Using Traefik as reverse proxy, we can define the routes using labels in the docker containers instead of using a nginx.conf
file. With this, it is not necessary to modify the reverse proxy container for each application. In addition, as Traefik is listening to the docker daemon, it can detect new containers and create routes for them without rebooting.
Example of labels:
labels:
- "traefik.http.routers.angular.rule=PathPrefix(`/`)"
- "traefik.http.services.angular.loadBalancer.healthcheck.path=/health"
- "traefik.http.services.angular.loadBalancer.healthcheck.interval=10s"
- "traefik.http.services.angular.loadBalancer.healthcheck.scheme=http"

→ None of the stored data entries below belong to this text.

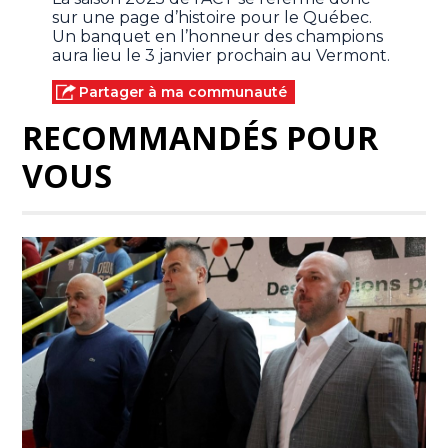
sur une page d’histoire pour le Québec.
Un banquet en l’honneur des champions
aura lieu le 3 janvier prochain au Vermont.
Partager à ma communauté
RECOMMANDÉS POUR
VOUS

If you want to build the images from code, change to My Thai Star root folder and execute:
$ docker-compose -f docker-compose.traefik.yml up -d --build
If you want to build the images from artifacts, change to Traefik folder (reverse-proxy/traefik)
and execute:
$ docker-compose up -d --build
After a seconds, when the healthcheck detects that containers are running, your application will be available at http://localhost:8090. Also, the Traefik dashboard is available at http://localhost:8080.
If you want to check the behavior of the application when you scale up the back-end, you can execute:
$ docker-compose scale java=5
With this, the access to the java back-end will be using the load balancing method: Weighted Round Robin.